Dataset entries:
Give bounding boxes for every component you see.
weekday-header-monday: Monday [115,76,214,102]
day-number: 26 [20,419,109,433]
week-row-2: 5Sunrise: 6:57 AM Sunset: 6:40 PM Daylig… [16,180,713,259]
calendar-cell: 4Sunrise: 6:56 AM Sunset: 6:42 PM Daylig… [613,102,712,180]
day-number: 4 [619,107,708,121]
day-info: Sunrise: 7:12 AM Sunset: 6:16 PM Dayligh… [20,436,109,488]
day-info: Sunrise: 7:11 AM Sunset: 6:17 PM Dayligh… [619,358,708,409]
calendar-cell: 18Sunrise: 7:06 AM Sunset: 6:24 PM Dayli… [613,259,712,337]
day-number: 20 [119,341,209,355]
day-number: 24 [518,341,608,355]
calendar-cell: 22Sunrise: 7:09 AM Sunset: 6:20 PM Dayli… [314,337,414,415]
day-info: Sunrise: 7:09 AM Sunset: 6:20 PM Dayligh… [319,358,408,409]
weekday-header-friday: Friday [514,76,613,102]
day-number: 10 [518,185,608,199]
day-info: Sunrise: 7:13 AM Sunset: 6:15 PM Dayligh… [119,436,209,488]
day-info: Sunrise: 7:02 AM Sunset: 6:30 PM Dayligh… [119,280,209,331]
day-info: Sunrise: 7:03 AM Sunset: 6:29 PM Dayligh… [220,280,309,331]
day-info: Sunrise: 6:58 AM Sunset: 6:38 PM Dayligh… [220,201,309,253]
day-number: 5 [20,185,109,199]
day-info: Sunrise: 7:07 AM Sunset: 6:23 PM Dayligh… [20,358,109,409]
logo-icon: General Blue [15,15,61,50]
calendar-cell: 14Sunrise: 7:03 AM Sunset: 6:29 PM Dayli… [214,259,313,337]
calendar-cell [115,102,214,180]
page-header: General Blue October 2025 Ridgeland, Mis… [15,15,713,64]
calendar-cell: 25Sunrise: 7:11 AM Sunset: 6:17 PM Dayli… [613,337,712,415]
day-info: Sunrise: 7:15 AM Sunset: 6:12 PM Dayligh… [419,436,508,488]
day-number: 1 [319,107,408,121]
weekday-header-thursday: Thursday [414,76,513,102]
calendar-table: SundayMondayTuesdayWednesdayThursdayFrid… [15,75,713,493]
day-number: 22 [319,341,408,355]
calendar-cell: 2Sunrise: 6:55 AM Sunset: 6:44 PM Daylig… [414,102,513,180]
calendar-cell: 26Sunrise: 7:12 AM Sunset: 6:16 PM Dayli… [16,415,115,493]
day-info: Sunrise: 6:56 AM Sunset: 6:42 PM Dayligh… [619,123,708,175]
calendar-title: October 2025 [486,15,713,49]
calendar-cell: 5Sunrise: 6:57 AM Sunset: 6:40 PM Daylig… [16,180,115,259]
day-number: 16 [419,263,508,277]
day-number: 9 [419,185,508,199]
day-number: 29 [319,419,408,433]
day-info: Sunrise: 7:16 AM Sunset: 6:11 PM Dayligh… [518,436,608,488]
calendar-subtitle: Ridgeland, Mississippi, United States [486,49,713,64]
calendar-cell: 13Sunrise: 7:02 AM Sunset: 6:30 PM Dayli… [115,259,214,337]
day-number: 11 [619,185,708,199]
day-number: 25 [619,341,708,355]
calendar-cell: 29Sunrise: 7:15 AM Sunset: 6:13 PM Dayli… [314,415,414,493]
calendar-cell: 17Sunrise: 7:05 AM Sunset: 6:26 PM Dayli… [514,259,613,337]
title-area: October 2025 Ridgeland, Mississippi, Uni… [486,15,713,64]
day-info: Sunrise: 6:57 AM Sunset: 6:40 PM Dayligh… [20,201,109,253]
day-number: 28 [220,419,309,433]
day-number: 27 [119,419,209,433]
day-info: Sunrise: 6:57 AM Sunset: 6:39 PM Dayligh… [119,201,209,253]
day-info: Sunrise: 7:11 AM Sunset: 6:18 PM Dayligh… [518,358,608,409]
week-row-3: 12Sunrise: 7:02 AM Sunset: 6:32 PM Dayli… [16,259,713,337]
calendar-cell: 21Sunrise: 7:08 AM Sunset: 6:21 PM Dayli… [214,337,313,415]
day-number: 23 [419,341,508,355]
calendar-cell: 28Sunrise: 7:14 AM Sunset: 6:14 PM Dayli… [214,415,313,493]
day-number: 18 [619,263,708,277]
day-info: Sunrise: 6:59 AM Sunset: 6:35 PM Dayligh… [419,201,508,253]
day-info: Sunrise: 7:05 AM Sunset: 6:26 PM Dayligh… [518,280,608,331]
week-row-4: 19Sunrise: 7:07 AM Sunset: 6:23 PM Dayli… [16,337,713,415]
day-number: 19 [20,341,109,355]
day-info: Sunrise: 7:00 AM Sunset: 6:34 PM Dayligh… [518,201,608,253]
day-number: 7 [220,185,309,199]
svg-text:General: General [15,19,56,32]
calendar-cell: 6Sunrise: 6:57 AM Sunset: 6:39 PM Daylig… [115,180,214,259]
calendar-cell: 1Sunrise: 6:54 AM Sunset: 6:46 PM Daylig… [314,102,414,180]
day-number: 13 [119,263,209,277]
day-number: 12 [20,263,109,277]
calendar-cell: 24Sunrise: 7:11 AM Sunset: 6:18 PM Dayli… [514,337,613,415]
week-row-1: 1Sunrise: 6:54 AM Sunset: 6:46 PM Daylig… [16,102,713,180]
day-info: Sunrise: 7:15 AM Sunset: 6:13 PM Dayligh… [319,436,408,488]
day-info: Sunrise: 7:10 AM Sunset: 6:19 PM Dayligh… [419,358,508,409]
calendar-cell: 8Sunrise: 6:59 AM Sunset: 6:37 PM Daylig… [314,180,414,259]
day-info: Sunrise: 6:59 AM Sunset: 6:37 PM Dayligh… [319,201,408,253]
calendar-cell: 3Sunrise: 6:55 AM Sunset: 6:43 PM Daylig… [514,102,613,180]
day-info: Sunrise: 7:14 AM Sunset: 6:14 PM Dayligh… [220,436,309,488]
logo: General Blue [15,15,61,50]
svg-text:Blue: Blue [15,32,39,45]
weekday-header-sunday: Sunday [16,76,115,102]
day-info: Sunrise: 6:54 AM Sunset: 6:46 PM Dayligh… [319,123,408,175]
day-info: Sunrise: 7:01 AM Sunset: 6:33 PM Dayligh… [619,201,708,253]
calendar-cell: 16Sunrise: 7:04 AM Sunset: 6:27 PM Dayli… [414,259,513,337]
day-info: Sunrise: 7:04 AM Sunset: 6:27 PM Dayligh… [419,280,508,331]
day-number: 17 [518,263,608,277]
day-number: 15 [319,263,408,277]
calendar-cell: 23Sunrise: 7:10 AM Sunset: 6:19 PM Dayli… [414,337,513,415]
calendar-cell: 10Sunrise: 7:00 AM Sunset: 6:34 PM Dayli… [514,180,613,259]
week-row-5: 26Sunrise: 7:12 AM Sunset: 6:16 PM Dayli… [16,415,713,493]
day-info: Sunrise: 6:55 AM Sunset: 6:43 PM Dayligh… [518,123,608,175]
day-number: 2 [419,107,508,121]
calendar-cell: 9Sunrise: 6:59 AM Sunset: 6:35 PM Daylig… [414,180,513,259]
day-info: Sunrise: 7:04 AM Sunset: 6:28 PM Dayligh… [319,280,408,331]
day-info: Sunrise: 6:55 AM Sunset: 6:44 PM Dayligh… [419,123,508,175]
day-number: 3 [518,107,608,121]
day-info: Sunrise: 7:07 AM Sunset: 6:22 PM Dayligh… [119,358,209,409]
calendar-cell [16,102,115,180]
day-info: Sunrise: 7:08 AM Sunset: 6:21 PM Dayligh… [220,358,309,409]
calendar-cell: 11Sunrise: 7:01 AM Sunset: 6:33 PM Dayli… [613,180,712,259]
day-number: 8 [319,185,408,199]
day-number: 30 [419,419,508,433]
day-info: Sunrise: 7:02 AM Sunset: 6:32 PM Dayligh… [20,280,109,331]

_EXERCISE_
Report the lines above that contain "General".

_OUTPUT FOR THIS TASK_
logo-icon: General Blue [15,15,61,50]
page-header: General Blue October 2025 Ridgeland, Mis… [15,15,713,64]
svg-text:General: General [15,19,56,32]
logo: General Blue [15,15,61,50]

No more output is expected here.